Metaphor-making identifies similarities across objects and/or events in order to express one thing in terms of another. As far as cognitive development goes, Tomasello writes in Human Cognition that children combine adults’ communicative purposes/intentions with their own skills in “categorization, perspective-taking, and relational thinking” (Tomasello, 1999, p. 169) to understand and form their own metaphors.

Yet Lavea was not a child, navigating complex linguistics for the first time in order to make his thoughts known, so clearly adults create metaphor differently than children first learning language. But how do they do so?

Northrop Frye pointed out in1963 that metaphor is inherently impossible: ‘As for metaphor, where you’re really saying ‘this is that’, you’re turning your back on logic and reason completely, because logically two things can never be the same thing and still remain two things” (1963, p 11). But adults have the linguistic mastery, and life experiences, to accept paradoxes. And my claim, backed up by evidence with Lavea and other students, is that a wealth of personal experience is essential to understanding metaphor. Without an array of personal occurrences to draw on, metaphors are by definition limited, perhaps not to the level of children learning the language, but certainly in a way that constrains future learning.

There is much to examine in the application of metaphor as a teaching device: current theorists, relevance across disciplines, even intercultural awareness so that metaphors do not contribute to sex-, gender-, age-, race- or ethnicity-related biases. I hope that much of my learning in the GSLL program will explore the field of teaching writing, and more specifically, how metaphors and other rhetorical devices can help adults struggling with writing techniques to define and command these techniques in their own writing work.

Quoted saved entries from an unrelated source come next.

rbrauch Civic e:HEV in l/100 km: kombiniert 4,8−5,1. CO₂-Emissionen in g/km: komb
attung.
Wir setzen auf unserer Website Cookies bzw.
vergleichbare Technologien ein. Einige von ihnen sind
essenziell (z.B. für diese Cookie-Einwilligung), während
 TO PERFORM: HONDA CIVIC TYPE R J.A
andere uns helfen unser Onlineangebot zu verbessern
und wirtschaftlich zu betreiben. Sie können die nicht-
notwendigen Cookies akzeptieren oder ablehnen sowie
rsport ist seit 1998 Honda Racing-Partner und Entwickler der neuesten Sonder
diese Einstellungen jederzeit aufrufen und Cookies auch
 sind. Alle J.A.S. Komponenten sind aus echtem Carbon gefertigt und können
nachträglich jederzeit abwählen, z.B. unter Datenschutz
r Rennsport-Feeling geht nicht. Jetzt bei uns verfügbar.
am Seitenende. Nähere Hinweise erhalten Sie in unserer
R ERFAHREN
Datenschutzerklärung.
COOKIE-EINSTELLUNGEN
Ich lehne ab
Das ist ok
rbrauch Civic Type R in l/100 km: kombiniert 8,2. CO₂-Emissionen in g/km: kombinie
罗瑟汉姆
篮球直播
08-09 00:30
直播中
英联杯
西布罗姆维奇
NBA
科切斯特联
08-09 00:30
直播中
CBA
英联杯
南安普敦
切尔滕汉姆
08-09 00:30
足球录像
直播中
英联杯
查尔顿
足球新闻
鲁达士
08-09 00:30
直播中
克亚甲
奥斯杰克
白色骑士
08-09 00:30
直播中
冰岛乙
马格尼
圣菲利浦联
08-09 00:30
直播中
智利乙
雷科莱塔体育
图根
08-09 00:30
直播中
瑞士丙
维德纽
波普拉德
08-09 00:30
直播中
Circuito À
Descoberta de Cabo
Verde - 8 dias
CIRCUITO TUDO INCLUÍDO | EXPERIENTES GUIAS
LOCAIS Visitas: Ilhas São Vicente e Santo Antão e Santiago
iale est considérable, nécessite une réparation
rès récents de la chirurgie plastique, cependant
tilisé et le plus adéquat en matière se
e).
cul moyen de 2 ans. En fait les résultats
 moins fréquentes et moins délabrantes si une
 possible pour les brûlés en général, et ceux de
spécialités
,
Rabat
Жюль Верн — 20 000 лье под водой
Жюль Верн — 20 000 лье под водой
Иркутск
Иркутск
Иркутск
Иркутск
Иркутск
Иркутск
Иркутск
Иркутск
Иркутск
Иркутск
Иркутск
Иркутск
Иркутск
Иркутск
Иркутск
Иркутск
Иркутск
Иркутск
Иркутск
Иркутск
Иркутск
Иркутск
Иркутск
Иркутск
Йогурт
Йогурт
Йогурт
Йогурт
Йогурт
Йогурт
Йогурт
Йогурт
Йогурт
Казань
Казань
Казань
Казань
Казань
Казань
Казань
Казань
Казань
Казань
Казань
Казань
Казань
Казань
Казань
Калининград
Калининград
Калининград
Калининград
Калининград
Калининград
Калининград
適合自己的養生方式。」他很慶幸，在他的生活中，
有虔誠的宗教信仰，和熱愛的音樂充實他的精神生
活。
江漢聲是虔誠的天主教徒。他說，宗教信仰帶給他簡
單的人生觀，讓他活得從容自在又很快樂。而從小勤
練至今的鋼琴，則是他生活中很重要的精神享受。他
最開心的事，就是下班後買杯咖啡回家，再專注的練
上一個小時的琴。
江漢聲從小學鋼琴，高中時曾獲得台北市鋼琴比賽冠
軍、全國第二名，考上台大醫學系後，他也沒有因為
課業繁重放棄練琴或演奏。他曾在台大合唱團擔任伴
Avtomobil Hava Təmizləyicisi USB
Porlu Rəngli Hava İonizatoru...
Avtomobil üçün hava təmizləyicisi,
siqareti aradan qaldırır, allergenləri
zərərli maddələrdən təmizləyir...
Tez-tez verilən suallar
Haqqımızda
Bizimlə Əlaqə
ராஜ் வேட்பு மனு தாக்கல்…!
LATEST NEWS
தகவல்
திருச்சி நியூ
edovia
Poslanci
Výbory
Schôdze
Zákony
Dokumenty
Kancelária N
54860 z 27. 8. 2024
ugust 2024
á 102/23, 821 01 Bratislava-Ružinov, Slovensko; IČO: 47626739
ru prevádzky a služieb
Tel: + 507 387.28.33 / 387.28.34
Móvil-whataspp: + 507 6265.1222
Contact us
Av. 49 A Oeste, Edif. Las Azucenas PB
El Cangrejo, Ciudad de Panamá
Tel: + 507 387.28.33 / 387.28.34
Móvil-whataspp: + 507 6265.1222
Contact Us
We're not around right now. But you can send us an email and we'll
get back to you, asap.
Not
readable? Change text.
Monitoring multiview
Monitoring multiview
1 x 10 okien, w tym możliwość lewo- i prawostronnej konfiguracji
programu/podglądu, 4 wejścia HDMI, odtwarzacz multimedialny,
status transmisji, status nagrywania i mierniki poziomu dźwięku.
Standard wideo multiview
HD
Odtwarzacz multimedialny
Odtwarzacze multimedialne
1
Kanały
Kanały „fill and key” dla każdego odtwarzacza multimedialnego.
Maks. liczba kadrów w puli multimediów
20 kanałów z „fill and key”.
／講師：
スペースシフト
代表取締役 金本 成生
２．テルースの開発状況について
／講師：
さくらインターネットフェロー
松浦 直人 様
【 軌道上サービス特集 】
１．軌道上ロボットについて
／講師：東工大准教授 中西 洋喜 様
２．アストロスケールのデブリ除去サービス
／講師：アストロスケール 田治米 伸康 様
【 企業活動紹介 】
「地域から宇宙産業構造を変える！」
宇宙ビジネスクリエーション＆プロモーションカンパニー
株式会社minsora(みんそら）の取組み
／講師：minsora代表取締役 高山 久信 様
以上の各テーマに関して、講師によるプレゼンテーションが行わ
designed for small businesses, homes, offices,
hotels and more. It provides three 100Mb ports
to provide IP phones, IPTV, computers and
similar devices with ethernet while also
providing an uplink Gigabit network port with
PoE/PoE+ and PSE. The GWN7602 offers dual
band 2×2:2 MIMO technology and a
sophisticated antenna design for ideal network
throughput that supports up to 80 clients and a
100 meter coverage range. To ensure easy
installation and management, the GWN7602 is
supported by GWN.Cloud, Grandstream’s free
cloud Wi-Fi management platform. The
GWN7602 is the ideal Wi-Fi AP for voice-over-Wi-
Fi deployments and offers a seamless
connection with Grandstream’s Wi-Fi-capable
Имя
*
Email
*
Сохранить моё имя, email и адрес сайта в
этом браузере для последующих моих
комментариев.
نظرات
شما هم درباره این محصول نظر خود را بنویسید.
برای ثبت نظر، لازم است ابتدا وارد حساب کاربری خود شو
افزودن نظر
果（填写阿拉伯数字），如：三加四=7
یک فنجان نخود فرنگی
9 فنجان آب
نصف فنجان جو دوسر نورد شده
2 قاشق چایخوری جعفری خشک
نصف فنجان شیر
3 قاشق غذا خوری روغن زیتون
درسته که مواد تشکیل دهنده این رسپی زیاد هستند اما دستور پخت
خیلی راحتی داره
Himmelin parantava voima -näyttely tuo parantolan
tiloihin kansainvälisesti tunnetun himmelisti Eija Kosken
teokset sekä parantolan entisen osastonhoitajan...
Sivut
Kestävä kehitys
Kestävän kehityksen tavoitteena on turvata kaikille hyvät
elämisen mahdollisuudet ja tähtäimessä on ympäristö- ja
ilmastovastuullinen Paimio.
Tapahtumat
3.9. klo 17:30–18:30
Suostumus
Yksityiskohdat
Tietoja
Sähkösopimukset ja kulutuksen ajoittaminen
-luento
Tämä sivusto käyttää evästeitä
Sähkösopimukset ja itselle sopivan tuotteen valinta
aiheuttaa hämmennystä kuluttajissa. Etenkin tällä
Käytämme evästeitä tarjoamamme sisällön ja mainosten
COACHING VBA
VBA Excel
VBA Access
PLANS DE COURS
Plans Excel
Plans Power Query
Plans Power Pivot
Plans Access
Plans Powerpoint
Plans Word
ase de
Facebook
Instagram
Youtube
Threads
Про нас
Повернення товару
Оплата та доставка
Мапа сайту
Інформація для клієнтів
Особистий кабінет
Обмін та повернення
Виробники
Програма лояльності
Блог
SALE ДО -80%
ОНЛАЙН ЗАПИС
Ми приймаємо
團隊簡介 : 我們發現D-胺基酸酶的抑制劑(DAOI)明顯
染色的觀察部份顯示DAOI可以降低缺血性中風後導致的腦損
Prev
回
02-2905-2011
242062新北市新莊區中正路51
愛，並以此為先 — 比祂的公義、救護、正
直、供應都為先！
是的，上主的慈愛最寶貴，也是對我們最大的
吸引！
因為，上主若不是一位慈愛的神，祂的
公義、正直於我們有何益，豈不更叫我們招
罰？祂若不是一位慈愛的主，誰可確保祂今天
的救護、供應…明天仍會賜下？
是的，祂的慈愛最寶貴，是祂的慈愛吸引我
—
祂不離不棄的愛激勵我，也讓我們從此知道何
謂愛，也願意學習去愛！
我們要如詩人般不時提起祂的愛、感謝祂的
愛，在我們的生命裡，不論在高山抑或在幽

...And, in case you wanted to know, in 2003 Ponsonby District Rugby Club won the under-21 championship.

Kia kaha, Lavea.



References:
Freud, S. (n.d.). BrainyQuote.com. Retrieved January 20, 2012, from BrainyQuote.com Web site: http://www.brainyquote.com/quotes/quotes/s/sigmundfre151797.html.  

Frye, N. (1963). The educated imagination. Toronto: House of Anansi Press.
Tomasello, M. (1999). The cultural origins of human cognition. Cambridge: Harvard University Press.